- _TASK GOAL_: Look for the word "montanus" in the records, and copy each line where it appears.

(Beginning of ENTRIES PROVIDED)

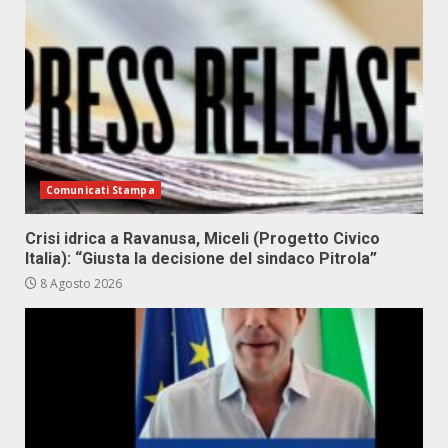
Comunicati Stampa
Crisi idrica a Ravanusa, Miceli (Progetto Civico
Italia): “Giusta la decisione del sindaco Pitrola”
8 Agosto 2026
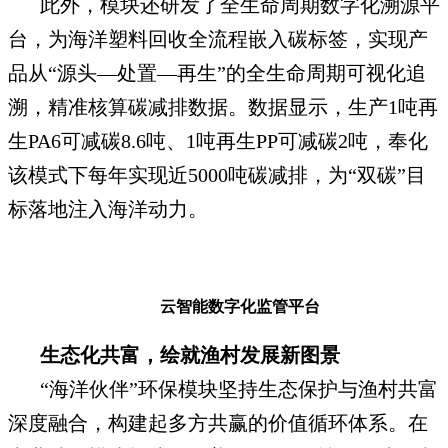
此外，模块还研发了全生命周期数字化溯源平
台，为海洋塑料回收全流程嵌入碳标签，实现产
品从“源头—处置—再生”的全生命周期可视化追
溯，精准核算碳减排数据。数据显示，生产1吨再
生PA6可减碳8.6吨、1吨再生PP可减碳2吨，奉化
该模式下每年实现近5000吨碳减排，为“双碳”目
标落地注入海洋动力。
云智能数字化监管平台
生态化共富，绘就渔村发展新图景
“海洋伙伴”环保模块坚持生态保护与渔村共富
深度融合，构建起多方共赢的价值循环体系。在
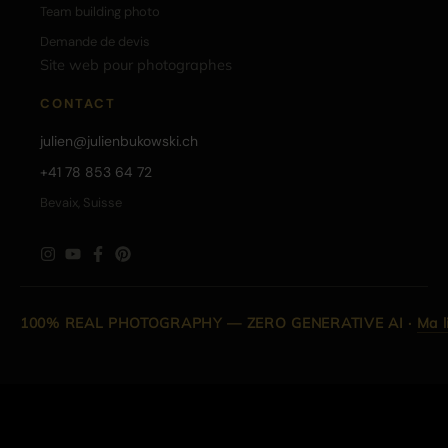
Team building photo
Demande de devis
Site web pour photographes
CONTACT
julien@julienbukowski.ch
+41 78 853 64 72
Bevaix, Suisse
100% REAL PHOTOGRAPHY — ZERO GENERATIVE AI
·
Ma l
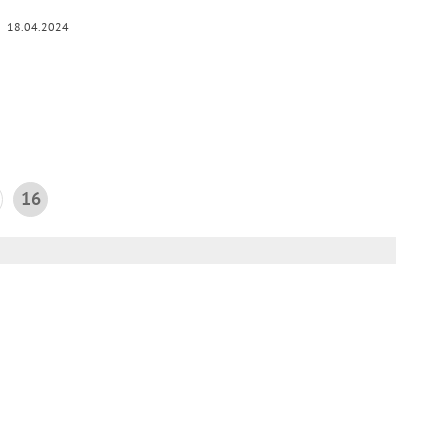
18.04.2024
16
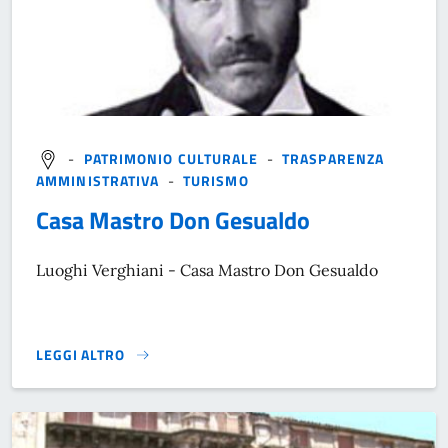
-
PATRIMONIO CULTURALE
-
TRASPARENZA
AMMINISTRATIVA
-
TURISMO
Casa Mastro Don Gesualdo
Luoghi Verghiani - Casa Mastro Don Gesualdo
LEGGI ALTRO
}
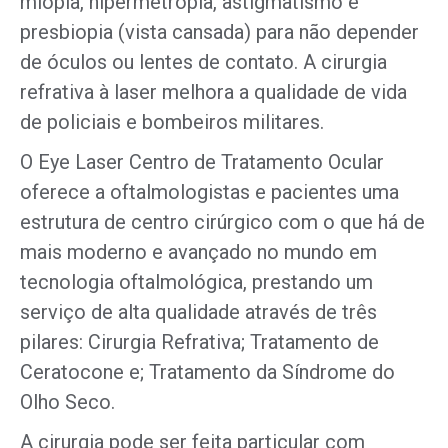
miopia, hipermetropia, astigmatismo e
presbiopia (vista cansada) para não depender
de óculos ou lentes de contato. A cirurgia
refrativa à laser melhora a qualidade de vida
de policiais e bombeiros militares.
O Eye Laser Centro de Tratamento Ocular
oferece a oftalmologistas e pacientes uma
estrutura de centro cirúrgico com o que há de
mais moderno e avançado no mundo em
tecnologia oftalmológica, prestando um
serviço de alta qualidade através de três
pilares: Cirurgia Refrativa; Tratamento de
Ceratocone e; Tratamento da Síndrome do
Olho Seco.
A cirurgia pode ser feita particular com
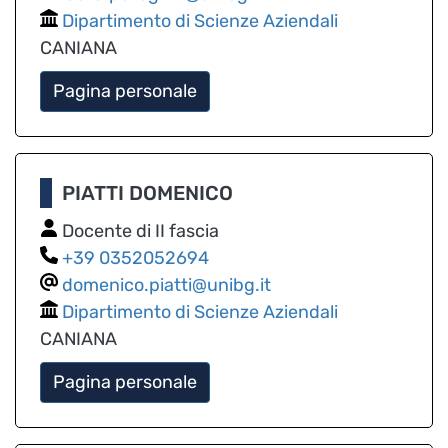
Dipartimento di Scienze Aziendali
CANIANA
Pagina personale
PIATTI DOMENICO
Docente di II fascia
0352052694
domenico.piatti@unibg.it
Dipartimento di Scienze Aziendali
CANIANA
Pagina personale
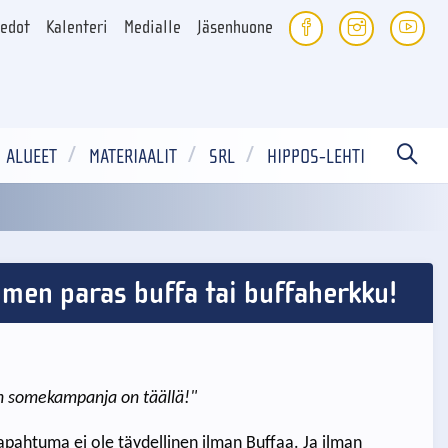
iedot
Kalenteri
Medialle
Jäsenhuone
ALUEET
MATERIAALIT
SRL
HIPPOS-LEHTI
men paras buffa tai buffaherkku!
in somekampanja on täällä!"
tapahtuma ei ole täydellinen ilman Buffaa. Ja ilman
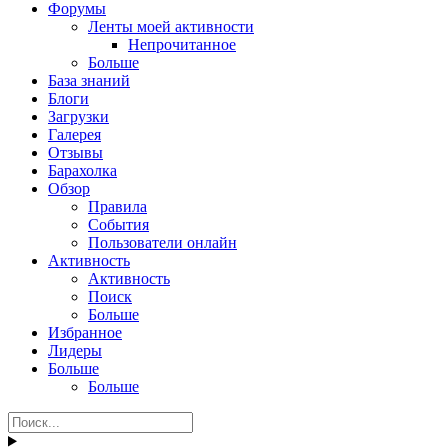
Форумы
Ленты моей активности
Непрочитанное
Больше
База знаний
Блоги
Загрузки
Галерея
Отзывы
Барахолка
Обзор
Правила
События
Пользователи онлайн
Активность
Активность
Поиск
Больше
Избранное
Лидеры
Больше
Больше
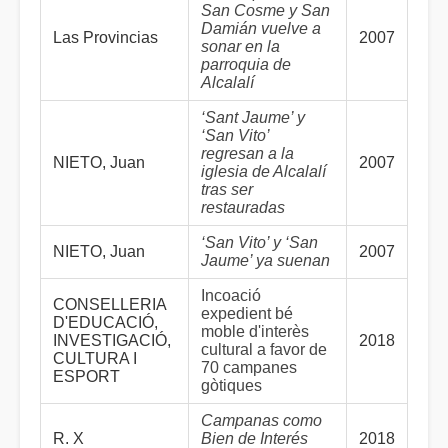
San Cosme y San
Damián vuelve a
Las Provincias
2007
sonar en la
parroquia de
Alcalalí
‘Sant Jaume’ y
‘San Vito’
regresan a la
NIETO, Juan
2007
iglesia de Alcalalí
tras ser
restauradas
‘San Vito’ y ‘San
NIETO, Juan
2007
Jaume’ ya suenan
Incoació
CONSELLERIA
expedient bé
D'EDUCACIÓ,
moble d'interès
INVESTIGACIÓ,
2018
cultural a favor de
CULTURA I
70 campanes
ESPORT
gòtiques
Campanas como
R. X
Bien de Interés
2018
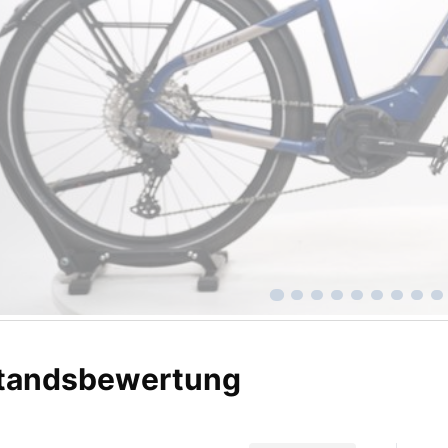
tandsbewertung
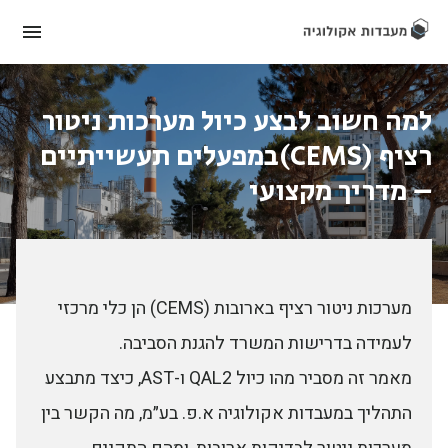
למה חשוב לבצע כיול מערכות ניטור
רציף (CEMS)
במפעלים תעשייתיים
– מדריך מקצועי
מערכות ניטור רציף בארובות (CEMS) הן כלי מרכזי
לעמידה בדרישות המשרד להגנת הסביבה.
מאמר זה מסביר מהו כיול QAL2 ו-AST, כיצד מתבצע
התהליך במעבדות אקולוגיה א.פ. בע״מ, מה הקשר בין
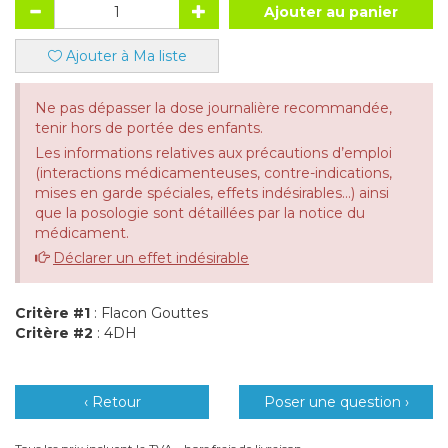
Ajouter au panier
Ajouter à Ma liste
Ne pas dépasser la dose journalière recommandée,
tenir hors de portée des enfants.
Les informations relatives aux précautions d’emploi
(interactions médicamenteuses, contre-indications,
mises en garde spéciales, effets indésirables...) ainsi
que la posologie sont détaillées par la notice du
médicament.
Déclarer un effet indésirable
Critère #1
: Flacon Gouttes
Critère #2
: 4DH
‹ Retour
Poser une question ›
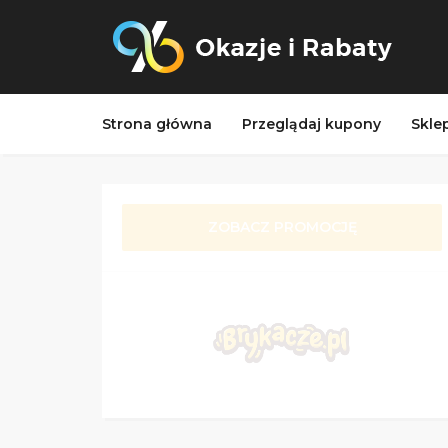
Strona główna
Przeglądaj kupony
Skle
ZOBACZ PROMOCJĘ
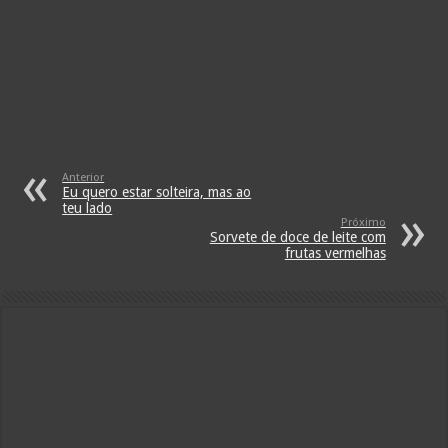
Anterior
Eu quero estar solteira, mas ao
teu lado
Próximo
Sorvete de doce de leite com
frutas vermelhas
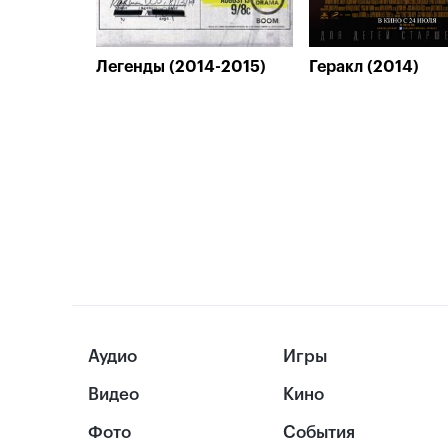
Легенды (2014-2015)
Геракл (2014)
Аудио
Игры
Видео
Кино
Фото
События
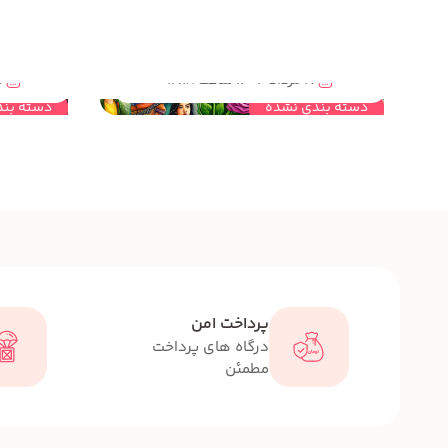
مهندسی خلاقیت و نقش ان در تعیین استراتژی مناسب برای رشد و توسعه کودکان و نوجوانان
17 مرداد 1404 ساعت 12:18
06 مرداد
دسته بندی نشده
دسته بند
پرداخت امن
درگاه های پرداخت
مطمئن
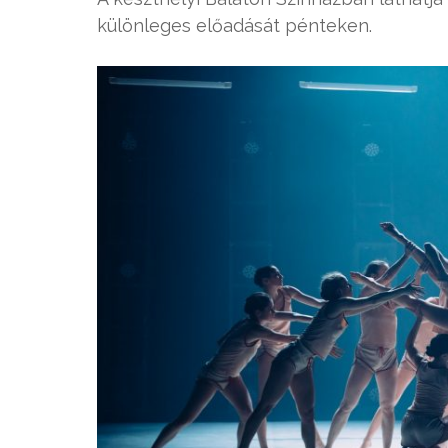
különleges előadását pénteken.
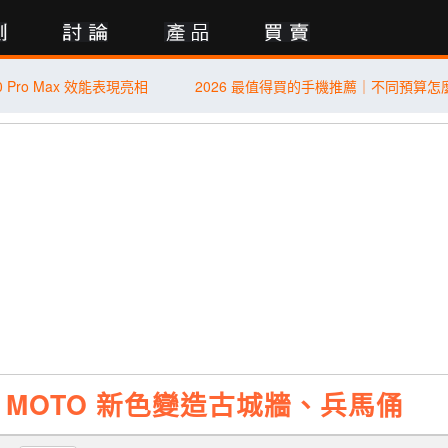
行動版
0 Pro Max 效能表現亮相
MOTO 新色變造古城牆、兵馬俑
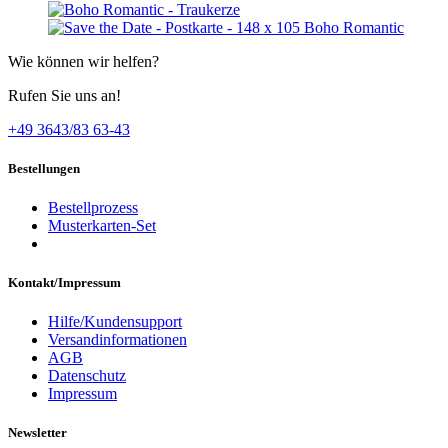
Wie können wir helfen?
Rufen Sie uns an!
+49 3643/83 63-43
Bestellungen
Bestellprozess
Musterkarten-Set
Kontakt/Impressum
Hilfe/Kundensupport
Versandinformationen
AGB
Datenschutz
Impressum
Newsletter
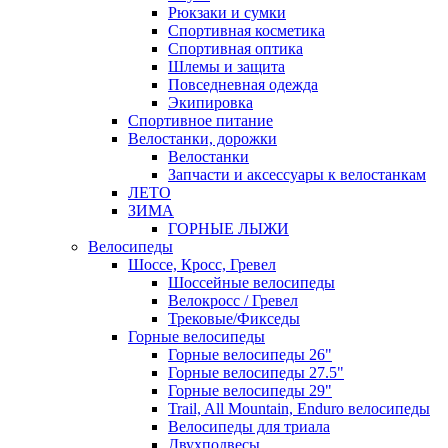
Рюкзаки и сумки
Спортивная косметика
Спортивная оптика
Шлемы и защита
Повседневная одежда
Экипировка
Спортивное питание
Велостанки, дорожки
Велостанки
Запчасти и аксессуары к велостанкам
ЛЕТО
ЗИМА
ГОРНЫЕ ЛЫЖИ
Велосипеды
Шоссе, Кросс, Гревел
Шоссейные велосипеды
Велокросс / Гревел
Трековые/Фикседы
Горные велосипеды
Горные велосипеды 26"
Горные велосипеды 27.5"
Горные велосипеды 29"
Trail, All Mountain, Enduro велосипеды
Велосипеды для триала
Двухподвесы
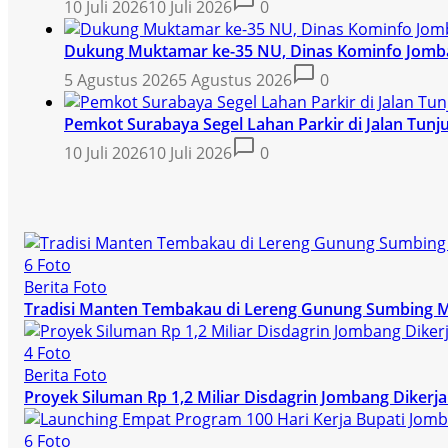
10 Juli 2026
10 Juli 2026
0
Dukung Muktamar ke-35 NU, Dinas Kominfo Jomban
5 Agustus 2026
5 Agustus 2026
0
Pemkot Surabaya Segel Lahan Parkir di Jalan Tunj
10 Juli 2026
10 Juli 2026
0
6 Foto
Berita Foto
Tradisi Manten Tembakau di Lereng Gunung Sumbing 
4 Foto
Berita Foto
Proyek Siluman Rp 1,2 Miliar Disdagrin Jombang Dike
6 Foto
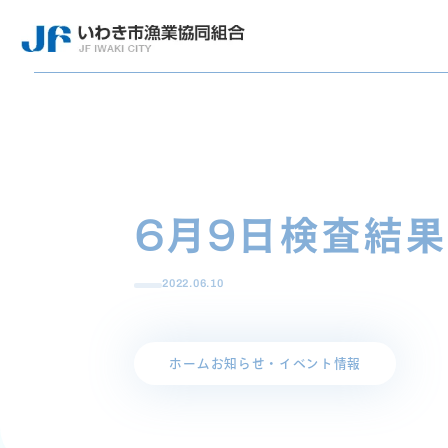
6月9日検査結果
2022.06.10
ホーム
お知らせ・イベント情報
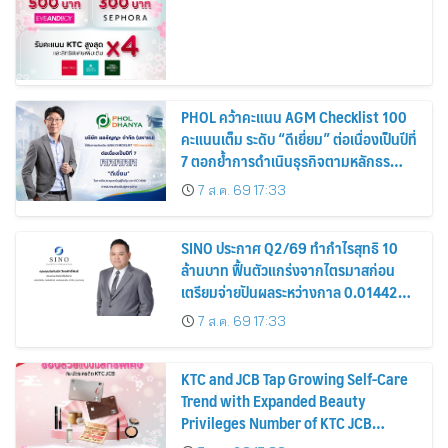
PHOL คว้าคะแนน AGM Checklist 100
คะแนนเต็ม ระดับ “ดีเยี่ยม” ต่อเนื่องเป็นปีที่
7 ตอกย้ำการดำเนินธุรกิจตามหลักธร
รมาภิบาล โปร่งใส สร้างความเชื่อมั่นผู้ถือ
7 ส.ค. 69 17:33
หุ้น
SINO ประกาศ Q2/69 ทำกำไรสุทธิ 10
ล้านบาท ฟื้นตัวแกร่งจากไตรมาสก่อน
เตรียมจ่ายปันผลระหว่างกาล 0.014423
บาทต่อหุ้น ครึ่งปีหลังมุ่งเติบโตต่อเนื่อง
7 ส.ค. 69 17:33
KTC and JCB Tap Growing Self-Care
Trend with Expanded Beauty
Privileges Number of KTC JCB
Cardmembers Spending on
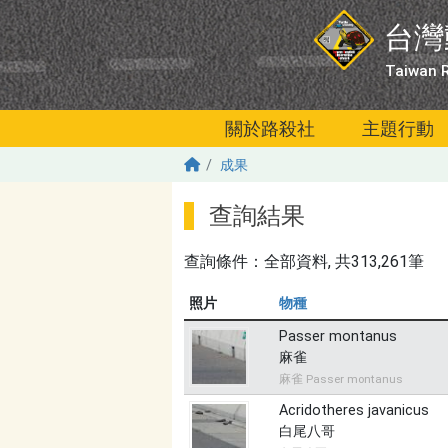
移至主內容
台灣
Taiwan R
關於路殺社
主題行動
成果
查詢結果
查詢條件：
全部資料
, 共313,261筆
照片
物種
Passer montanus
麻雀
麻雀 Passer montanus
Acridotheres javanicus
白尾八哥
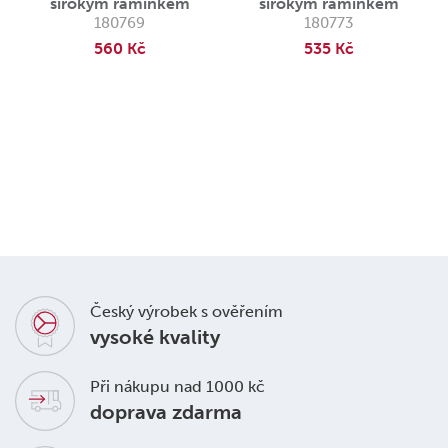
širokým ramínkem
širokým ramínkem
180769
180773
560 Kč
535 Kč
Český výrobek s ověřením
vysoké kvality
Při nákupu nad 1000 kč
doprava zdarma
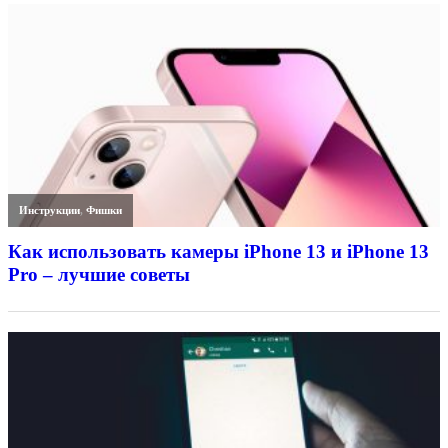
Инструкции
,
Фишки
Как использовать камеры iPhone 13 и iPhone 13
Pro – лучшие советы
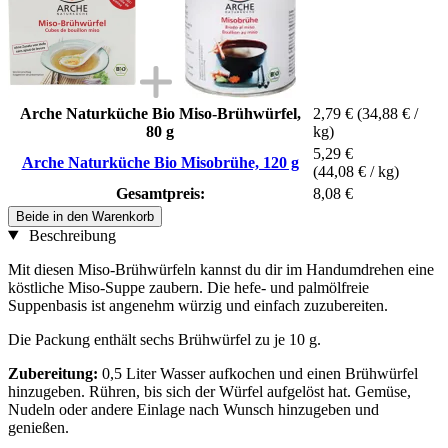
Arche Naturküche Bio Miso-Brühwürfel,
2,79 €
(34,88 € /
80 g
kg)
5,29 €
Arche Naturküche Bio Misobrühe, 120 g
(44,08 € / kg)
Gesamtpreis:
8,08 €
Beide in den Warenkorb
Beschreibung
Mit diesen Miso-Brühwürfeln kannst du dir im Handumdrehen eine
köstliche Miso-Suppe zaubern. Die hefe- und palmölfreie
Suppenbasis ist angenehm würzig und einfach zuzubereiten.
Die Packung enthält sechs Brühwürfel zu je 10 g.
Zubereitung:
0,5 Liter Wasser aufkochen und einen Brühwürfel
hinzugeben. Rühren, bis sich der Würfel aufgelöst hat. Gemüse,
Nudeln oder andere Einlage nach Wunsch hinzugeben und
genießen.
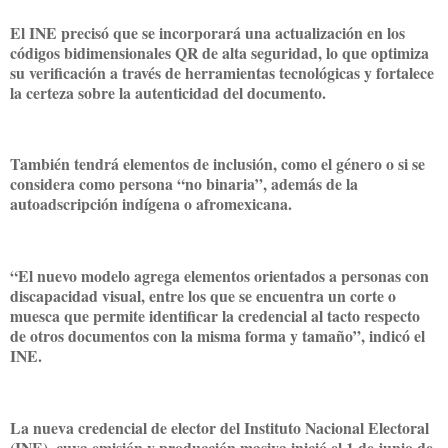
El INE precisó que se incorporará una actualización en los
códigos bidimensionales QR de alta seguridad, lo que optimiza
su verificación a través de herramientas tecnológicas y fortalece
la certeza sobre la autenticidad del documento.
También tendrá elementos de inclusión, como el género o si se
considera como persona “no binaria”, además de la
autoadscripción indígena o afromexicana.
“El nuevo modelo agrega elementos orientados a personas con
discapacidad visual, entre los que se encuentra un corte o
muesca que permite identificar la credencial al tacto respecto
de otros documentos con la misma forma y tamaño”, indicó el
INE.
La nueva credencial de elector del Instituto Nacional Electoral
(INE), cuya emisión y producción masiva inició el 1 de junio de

(End of ENTRIES PROVIDED)

- _TASK RESPONSE_:
Passer montanus
麻雀 Passer montanus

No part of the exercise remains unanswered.